Classic example: smokestack emissions rules that specified the levels of pollutants at the base of the stack.
They results in really *high* stacks, to get the pollution away from the base. Also designs that encouraged the pollution to go higher and stay there for awhile. Which turned local problems into regional ones.
Contrast this with a water pollution law from on of the Scandanavian countries. It simply required that if you discharged waste into a stream (directly or indirectly) your water intake hand to be *downstream* of the discharge point.
Suddenly, you have something easy to check, easy to do, and that means folks suddenly have an incentive *they* will go for to lower the pollution level in the discharge.
no subject
What stopped the guy in Arizona from killing and harming even more folks was not laws, but courageous individuals.
What reduced drunk driving in the US was not laws but people, many of them in MADD.
What got the fine new main public library built in downtown Lexington, Kentucky several years ago was not the law saying that be done, but the people who forced the government to follow that law.
I know it's not popular these days to portray an individual as important - especially one who's not a politician - but we still are. It's the willingness - or obstruction - of individuals which make laws work. To make society work regardless of laws.
Of course, the better the law - not just fairness but the way it is written, like that discharge law you mention - the more likely people are to work with it.
no subject
Which is why the laws that attempt to make people change have such a history of not merely failure, but actually making things worse.
*Some* such laws are necessary. But the difference between them and the "do-gooder" sort is simple.
*Necessary* laws govern behavior that negatively affects another person.
"Do-gooder" laws try to govern behavior that at worst, harms yourself.
Prohibition took a lot of small-time criminals and groups and fed them huge amounts of money. Money worth fighting over. The result was organized crime.
The war on drugs has extended this. It's actually counter to the interests of politicians and law enforcement to solve the problem, because it'd reduce their power and funding.
Just try to imagine if (somehow) we did the intelligent thing and just legalized everything. It'd chop off the dealers and distributors at the knees.
Who's gonna buy a nickel bag when for the same money they can get a week or a month's supply at the drugstore and know it won't kill them?
That'd end the money that the gangs and druglords fight over. It'd also end the smuggling. Not just of drugs, but of *weapons*.
Taxes on various drugs, just like on booze and cigarettes, would allow funding treatment and education programs. (Not that I imagine for a moment they'd limit the taxes to just that).
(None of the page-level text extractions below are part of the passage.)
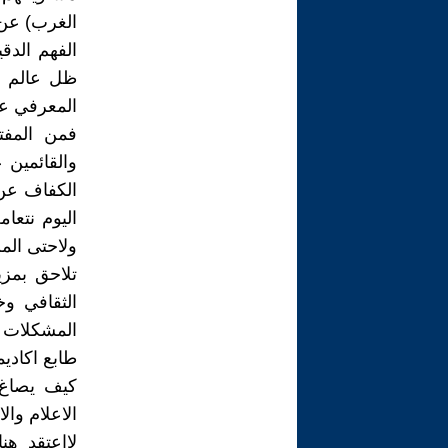
الغرب) عن 
الفهم الدقي
ظل عالم ي
المعرفي عب
فمن المفت
والقائمين 
الكفاف عن ا
اليوم نتعا
ولاحتى المل
تلاحق بمزي
الثقافي وخ
المشكلات ب
طابع اكادي
كيف يصاغ 
الاعلام وا
لااعتقد هن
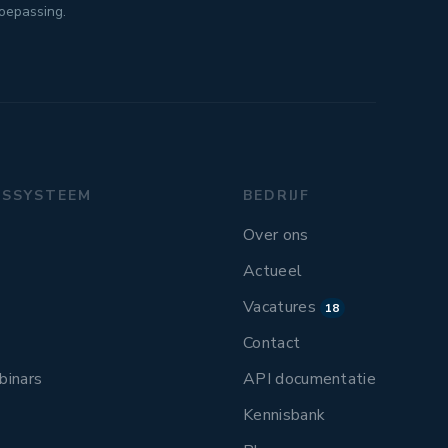
toepassing.
GSSYSTEEM
BEDRIJF
Over ons
Actueel
Vacatures
18
Contact
binars
API documentatie
Kennisbank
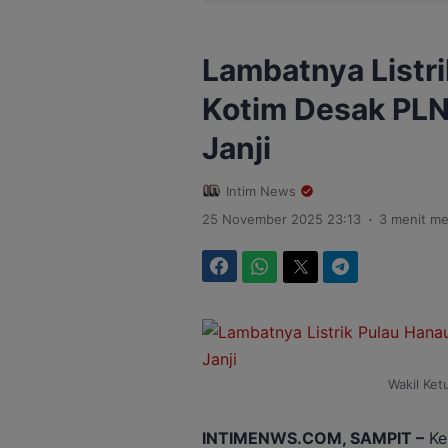
Lambatnya Listr
Kotim Desak PLN
Janji
Intim News
.
25 November 2025 23:13
3 menit m
Facebook
WhatsApp
Twitter
Telegram
Wakil Ket
INTIMENWS.COM, SAMPIT –
Ke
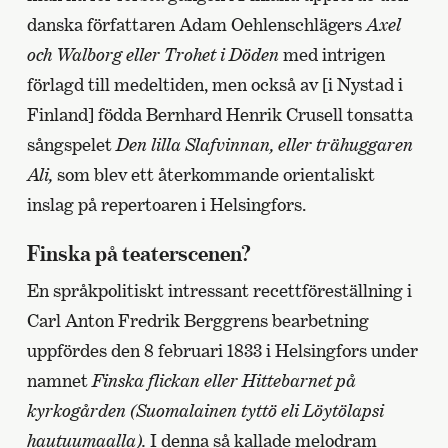
danska författaren Adam Oehlenschlägers
Axel
och Walborg eller Trohet i Döden
med intrigen
förlagd till medeltiden, men också av [i Nystad i
Finland] födda Bernhard Henrik Crusell tonsatta
sångspelet
Den lilla Slafvinnan, eller trähuggaren
Ali,
som blev ett återkommande orientaliskt
inslag på repertoaren i Helsingfors.
Finska på teaterscenen?
En språkpolitiskt intressant recettföreställning i
Carl Anton Fredrik Berggrens bearbetning
uppfördes den 8 februari 1833 i Helsingfors under
namnet
Finska flickan eller Hittebarnet på
kyrkogården (Suomalainen tyttö eli Löytölapsi
hautuumaalla).
I denna så kallade melodram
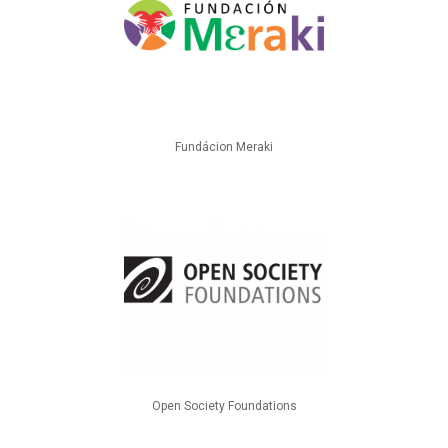
Fundácion Meraki
Open Society Foundations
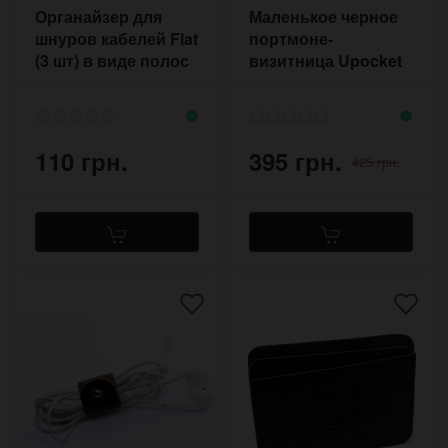
Органайзер для
Маленькое черное
шнуров кабелей Flat
портмоне-
(3 шт) в виде полос
визитница Upocket
с застёжкой
Black Cat из
натуральной кожи
110 грн.
395 грн.
425 грн.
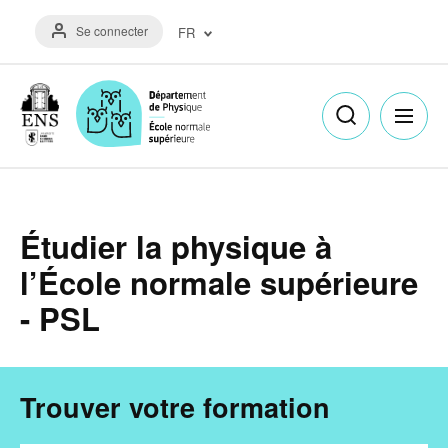
Aller
Menu
au
Se connecter
FR
du
contenu
compte
principal
Français
de
(FR)
l'utilisateur
English
(EN)
Étudier la physique à
l’École normale supérieure
- PSL
Trouver votre formation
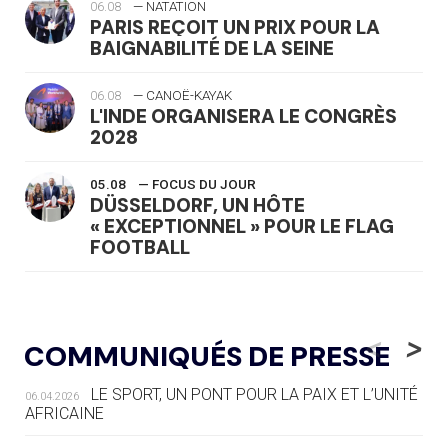
06.08
— NATATION
PARIS REÇOIT UN PRIX POUR LA
BAIGNABILITÉ DE LA SEINE
06.08
— CANOË-KAYAK
L'INDE ORGANISERA LE CONGRÈS
2028
05.08
— FOCUS DU JOUR
DÜSSELDORF, UN HÔTE
« EXCEPTIONNEL » POUR LE FLAG
FOOTBALL
05.08
— LUGE
LE RÊVE DE VOIR LA LUGE ALPINE
<
>
COMMUNIQUÉS DE PRESSE
AUX JO « N'EST PAS FINI »
LE SPORT, UN PONT POUR LA PAIX ET L’UNITÉ
06.04.2026
05.08
— TIR À L'ARC
AFRICAINE
DES MONDIAUX À BRISBANE SUR LA
ROUTE DES JO 2032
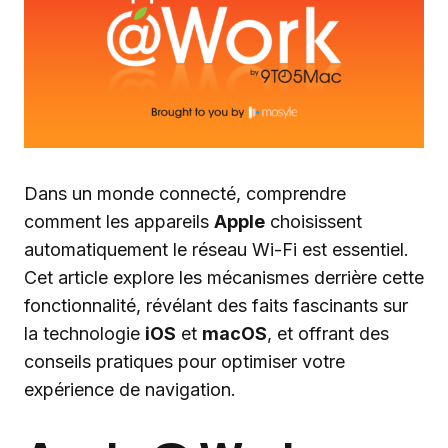
Dans un monde connecté, comprendre
comment les appareils
Apple
choisissent
automatiquement le réseau Wi-Fi est essentiel.
Cet article explore les mécanismes derrière cette
fonctionnalité, révélant des faits fascinants sur
la technologie
iOS
et
macOS
, et offrant des
conseils pratiques pour optimiser votre
expérience de navigation.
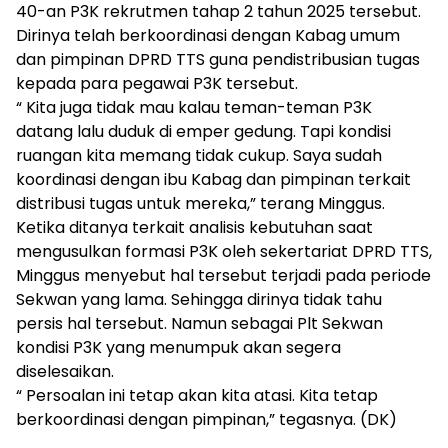
40-an P3K rekrutmen tahap 2 tahun 2025 tersebut.
Dirinya telah berkoordinasi dengan Kabag umum
dan pimpinan DPRD TTS guna pendistribusian tugas
kepada para pegawai P3K tersebut.
“ Kita juga tidak mau kalau teman-teman P3K
datang lalu duduk di emper gedung. Tapi kondisi
ruangan kita memang tidak cukup. Saya sudah
koordinasi dengan ibu Kabag dan pimpinan terkait
distribusi tugas untuk mereka,” terang Minggus.
Ketika ditanya terkait analisis kebutuhan saat
mengusulkan formasi P3K oleh sekertariat DPRD TTS,
Minggus menyebut hal tersebut terjadi pada periode
Sekwan yang lama. Sehingga dirinya tidak tahu
persis hal tersebut. Namun sebagai Plt Sekwan
kondisi P3K yang menumpuk akan segera
diselesaikan.
“ Persoalan ini tetap akan kita atasi. Kita tetap
berkoordinasi dengan pimpinan,” tegasnya. (DK)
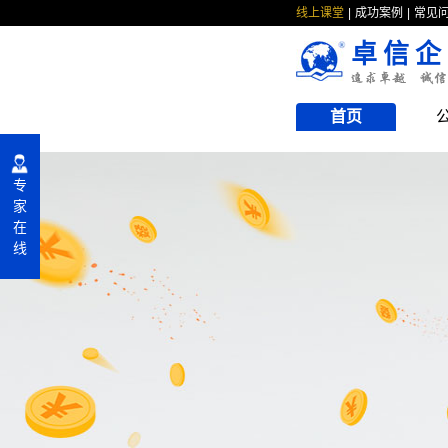
线上课堂
成功案例
常见
卓信企
首页
专
家
在
线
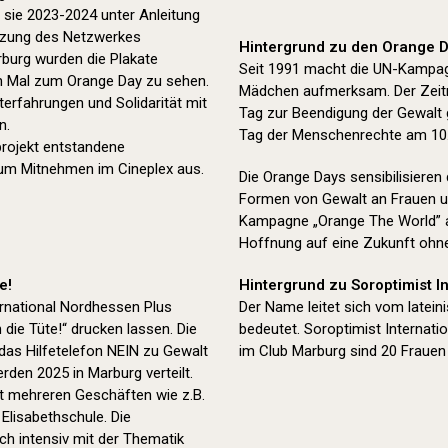
 sie 2023-2024 unter Anleitung
tützung des Netzwerkes
Hintergrund zu den Orange D
rburg wurden die Plakate
Seit 1991 macht die UN-Kampag
en Mal zum Orange Day zu sehen.
Mädchen aufmerksam. Der Zeitr
erfahrungen und Solidarität mit
Tag zur Beendigung der Gewalt
n.
Tag der Menschenrechte am 10
tprojekt entstandene
zum Mitnehmen im Cineplex aus.
Die Orange Days sensibilisieren
Formen von Gewalt an Frauen u
Kampagne „Orange The World” a
Hoffnung auf eine Zukunft ohn
e!
Hintergrund zu Soroptimist In
rnational Nordhessen Plus
Der Name leitet sich vom latei
die Tüte!“ drucken lassen. Die
bedeutet. Soroptimist Internatio
das Hilfetelefon NEIN zu Gewalt
im Club Marburg sind 20 Frauen 
den 2025 in Marburg verteilt.
it mehreren Geschäften wie z.B.
Elisabethschule. Die
ch intensiv mit der Thematik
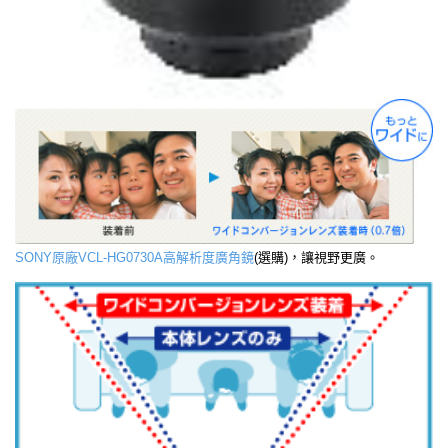
SONY原廠VCL-HG0730A高解析度廣角鏡
(選購)，讓視野更廣。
Yeah, that'd mean there'd be folks smuggling drugs without tax stamps, just like they do with booze and cigarettes. But ever notice that since Prohibition ended, we haven't had *violence* associated with smuggling booze?
It's not worth it. In terms of money or jail time. Losing a load is bad. But it's not insanely profitable.
Similar arguments can be made about prostitution. I'll note that Nevada is likely a *bad* model to follow. While it does get rid of pimps (one of the major evils of prostitution) the houses replace them and have a number of the same bad aspects.